> Excerpts from a dataset
┏━━

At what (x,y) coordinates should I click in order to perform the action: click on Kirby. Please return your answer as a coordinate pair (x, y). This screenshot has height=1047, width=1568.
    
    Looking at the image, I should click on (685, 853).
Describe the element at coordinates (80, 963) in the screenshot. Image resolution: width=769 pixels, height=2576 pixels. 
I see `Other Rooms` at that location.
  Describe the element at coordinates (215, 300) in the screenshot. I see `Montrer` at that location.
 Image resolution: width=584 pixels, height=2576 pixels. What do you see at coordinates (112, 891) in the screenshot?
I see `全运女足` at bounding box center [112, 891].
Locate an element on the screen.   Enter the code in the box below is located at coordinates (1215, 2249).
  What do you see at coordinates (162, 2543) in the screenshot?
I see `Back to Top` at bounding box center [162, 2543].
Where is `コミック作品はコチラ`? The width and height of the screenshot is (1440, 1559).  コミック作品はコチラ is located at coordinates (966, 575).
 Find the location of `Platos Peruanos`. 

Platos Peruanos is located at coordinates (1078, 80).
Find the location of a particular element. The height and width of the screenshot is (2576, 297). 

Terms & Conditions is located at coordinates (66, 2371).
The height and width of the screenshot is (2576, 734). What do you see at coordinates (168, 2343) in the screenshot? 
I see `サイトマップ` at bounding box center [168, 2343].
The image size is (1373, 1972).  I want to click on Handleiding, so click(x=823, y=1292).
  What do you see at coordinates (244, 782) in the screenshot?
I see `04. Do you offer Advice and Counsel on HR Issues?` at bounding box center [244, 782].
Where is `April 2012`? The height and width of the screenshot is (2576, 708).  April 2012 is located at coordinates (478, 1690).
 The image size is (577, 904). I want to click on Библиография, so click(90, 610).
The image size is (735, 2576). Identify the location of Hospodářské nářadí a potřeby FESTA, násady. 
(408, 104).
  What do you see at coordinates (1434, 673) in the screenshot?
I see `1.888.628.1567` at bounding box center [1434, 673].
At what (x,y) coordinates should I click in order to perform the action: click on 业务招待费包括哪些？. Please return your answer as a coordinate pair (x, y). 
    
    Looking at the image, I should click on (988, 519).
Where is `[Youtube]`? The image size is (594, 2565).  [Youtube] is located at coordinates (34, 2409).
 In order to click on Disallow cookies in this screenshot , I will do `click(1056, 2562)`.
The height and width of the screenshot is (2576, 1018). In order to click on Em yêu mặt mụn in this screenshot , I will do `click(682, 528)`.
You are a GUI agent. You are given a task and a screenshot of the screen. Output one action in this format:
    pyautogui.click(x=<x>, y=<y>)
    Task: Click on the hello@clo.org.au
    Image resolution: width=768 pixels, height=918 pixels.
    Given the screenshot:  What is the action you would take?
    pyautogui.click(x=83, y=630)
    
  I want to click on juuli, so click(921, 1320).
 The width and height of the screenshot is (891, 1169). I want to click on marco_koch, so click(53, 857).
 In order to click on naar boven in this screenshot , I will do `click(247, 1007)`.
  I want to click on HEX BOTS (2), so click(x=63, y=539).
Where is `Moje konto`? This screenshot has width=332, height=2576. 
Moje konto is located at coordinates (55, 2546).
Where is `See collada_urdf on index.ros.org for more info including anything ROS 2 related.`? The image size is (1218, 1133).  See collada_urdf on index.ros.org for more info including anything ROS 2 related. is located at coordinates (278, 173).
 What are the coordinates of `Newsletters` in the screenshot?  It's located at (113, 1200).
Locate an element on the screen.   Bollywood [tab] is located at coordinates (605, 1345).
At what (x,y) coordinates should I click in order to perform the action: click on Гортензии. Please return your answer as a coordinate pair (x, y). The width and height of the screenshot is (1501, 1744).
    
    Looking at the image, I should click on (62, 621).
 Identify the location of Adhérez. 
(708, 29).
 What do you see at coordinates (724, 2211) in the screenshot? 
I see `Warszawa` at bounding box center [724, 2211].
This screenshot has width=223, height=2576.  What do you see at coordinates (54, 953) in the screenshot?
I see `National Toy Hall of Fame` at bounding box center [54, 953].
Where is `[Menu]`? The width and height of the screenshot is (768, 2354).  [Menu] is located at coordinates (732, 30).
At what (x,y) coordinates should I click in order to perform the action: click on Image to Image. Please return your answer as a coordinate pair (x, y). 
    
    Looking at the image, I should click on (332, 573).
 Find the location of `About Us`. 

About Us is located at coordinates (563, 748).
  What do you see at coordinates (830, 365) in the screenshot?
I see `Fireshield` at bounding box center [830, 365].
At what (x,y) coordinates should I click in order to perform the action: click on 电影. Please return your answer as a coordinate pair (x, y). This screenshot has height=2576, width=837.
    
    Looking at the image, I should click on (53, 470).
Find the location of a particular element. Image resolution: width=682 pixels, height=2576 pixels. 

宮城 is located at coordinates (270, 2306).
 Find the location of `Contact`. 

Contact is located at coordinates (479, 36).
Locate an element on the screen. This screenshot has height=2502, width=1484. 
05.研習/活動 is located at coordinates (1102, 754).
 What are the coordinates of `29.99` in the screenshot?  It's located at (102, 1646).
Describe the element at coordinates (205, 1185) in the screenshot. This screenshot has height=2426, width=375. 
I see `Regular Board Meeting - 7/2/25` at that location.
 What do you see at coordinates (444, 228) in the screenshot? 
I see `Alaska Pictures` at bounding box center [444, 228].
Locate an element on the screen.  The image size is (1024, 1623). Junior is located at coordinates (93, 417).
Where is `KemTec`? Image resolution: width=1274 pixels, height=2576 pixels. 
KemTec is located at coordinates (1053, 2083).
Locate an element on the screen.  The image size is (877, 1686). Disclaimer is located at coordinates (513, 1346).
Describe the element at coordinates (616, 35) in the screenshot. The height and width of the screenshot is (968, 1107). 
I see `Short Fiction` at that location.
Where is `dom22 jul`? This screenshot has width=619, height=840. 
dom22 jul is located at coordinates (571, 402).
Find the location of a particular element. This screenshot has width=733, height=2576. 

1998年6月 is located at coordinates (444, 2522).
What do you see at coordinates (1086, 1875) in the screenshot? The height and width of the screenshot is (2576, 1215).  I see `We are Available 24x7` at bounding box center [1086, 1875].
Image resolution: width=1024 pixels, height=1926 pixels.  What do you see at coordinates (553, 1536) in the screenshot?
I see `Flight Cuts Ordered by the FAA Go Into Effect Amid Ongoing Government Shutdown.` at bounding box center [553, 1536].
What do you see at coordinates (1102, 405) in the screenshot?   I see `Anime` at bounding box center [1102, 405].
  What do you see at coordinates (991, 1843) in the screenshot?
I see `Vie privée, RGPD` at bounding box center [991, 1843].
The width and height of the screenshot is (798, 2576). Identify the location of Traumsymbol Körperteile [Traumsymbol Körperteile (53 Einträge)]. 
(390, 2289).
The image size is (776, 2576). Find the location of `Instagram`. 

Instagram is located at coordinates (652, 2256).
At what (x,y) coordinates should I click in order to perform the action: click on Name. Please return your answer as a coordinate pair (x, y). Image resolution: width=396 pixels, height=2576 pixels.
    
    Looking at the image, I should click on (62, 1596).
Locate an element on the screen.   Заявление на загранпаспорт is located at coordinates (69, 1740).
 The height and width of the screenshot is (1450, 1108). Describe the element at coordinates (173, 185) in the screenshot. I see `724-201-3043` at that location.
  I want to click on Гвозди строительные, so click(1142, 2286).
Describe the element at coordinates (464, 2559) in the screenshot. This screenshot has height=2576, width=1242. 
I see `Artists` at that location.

┗━━

> What the task requires
Return every entry exactly; no line may be missing.

> Solution for this exercise
At what (x,y) coordinates should I click in order to perform the action: click on Kirby. Please return your answer as a coordinate pair (x, y). This screenshot has height=1047, width=1568.
    
    Looking at the image, I should click on (685, 853).
Describe the element at coordinates (80, 963) in the screenshot. Image resolution: width=769 pixels, height=2576 pixels. 
I see `Other Rooms` at that location.
  Describe the element at coordinates (215, 300) in the screenshot. I see `Montrer` at that location.
 Image resolution: width=584 pixels, height=2576 pixels. What do you see at coordinates (112, 891) in the screenshot?
I see `全运女足` at bounding box center [112, 891].
Locate an element on the screen.   Enter the code in the box below is located at coordinates (1215, 2249).
  What do you see at coordinates (162, 2543) in the screenshot?
I see `Back to Top` at bounding box center [162, 2543].
Where is `コミック作品はコチラ`? The width and height of the screenshot is (1440, 1559).  コミック作品はコチラ is located at coordinates (966, 575).
 Find the location of `Platos Peruanos`. 

Platos Peruanos is located at coordinates (1078, 80).
Find the location of a particular element. The height and width of the screenshot is (2576, 297). 

Terms & Conditions is located at coordinates (66, 2371).
The height and width of the screenshot is (2576, 734). What do you see at coordinates (168, 2343) in the screenshot? 
I see `サイトマップ` at bounding box center [168, 2343].
The image size is (1373, 1972).  I want to click on Handleiding, so click(x=823, y=1292).
  What do you see at coordinates (244, 782) in the screenshot?
I see `04. Do you offer Advice and Counsel on HR Issues?` at bounding box center [244, 782].
Where is `April 2012`? The height and width of the screenshot is (2576, 708).  April 2012 is located at coordinates (478, 1690).
 The image size is (577, 904). I want to click on Библиография, so click(90, 610).
The image size is (735, 2576). Identify the location of Hospodářské nářadí a potřeby FESTA, násady. 
(408, 104).
  What do you see at coordinates (1434, 673) in the screenshot?
I see `1.888.628.1567` at bounding box center [1434, 673].
At what (x,y) coordinates should I click in order to perform the action: click on 业务招待费包括哪些？. Please return your answer as a coordinate pair (x, y). 
    
    Looking at the image, I should click on (988, 519).
Where is `[Youtube]`? The image size is (594, 2565).  [Youtube] is located at coordinates (34, 2409).
 In order to click on Disallow cookies in this screenshot , I will do `click(1056, 2562)`.
The height and width of the screenshot is (2576, 1018). In order to click on Em yêu mặt mụn in this screenshot , I will do `click(682, 528)`.
You are a GUI agent. You are given a task and a screenshot of the screen. Output one action in this format:
    pyautogui.click(x=<x>, y=<y>)
    Task: Click on the hello@clo.org.au
    Image resolution: width=768 pixels, height=918 pixels.
    Given the screenshot:  What is the action you would take?
    pyautogui.click(x=83, y=630)
    
  I want to click on juuli, so click(921, 1320).
 The width and height of the screenshot is (891, 1169). I want to click on marco_koch, so click(53, 857).
 In order to click on naar boven in this screenshot , I will do `click(247, 1007)`.
  I want to click on HEX BOTS (2), so click(x=63, y=539).
Where is `Moje konto`? This screenshot has width=332, height=2576. 
Moje konto is located at coordinates (55, 2546).
Where is `See collada_urdf on index.ros.org for more info including anything ROS 2 related.`? The image size is (1218, 1133).  See collada_urdf on index.ros.org for more info including anything ROS 2 related. is located at coordinates (278, 173).
 What are the coordinates of `Newsletters` in the screenshot?  It's located at (113, 1200).
Locate an element on the screen.   Bollywood [tab] is located at coordinates (605, 1345).
At what (x,y) coordinates should I click in order to perform the action: click on Гортензии. Please return your answer as a coordinate pair (x, y). The width and height of the screenshot is (1501, 1744).
    
    Looking at the image, I should click on (62, 621).
 Identify the location of Adhérez. 
(708, 29).
 What do you see at coordinates (724, 2211) in the screenshot? 
I see `Warszawa` at bounding box center [724, 2211].
This screenshot has width=223, height=2576.  What do you see at coordinates (54, 953) in the screenshot?
I see `National Toy Hall of Fame` at bounding box center [54, 953].
Where is `[Menu]`? The width and height of the screenshot is (768, 2354).  [Menu] is located at coordinates (732, 30).
At what (x,y) coordinates should I click in order to perform the action: click on Image to Image. Please return your answer as a coordinate pair (x, y). 
    
    Looking at the image, I should click on (332, 573).
 Find the location of `About Us`. 

About Us is located at coordinates (563, 748).
  What do you see at coordinates (830, 365) in the screenshot?
I see `Fireshield` at bounding box center [830, 365].
At what (x,y) coordinates should I click in order to perform the action: click on 电影. Please return your answer as a coordinate pair (x, y). This screenshot has height=2576, width=837.
    
    Looking at the image, I should click on (53, 470).
Find the location of a particular element. Image resolution: width=682 pixels, height=2576 pixels. 

宮城 is located at coordinates (270, 2306).
 Find the location of `Contact`. 

Contact is located at coordinates (479, 36).
Locate an element on the screen. This screenshot has height=2502, width=1484. 
05.研習/活動 is located at coordinates (1102, 754).
 What are the coordinates of `29.99` in the screenshot?  It's located at (102, 1646).
Describe the element at coordinates (205, 1185) in the screenshot. This screenshot has height=2426, width=375. 
I see `Regular Board Meeting - 7/2/25` at that location.
 What do you see at coordinates (444, 228) in the screenshot? 
I see `Alaska Pictures` at bounding box center [444, 228].
Locate an element on the screen.  The image size is (1024, 1623). Junior is located at coordinates (93, 417).
Where is `KemTec`? Image resolution: width=1274 pixels, height=2576 pixels. 
KemTec is located at coordinates (1053, 2083).
Locate an element on the screen.  The image size is (877, 1686). Disclaimer is located at coordinates (513, 1346).
Describe the element at coordinates (616, 35) in the screenshot. The height and width of the screenshot is (968, 1107). 
I see `Short Fiction` at that location.
Where is `dom22 jul`? This screenshot has width=619, height=840. 
dom22 jul is located at coordinates (571, 402).
Find the location of a particular element. This screenshot has width=733, height=2576. 

1998年6月 is located at coordinates (444, 2522).
What do you see at coordinates (1086, 1875) in the screenshot? The height and width of the screenshot is (2576, 1215).  I see `We are Available 24x7` at bounding box center [1086, 1875].
Image resolution: width=1024 pixels, height=1926 pixels.  What do you see at coordinates (553, 1536) in the screenshot?
I see `Flight Cuts Ordered by the FAA Go Into Effect Amid Ongoing Government Shutdown.` at bounding box center [553, 1536].
What do you see at coordinates (1102, 405) in the screenshot?   I see `Anime` at bounding box center [1102, 405].
  What do you see at coordinates (991, 1843) in the screenshot?
I see `Vie privée, RGPD` at bounding box center [991, 1843].
The width and height of the screenshot is (798, 2576). Identify the location of Traumsymbol Körperteile [Traumsymbol Körperteile (53 Einträge)]. 
(390, 2289).
The image size is (776, 2576). Find the location of `Instagram`. 

Instagram is located at coordinates (652, 2256).
At what (x,y) coordinates should I click in order to perform the action: click on Name. Please return your answer as a coordinate pair (x, y). Image resolution: width=396 pixels, height=2576 pixels.
    
    Looking at the image, I should click on (62, 1596).
Locate an element on the screen.   Заявление на загранпаспорт is located at coordinates (69, 1740).
 The height and width of the screenshot is (1450, 1108). Describe the element at coordinates (173, 185) in the screenshot. I see `724-201-3043` at that location.
  I want to click on Гвозди строительные, so click(1142, 2286).
Describe the element at coordinates (464, 2559) in the screenshot. This screenshot has height=2576, width=1242. 
I see `Artists` at that location.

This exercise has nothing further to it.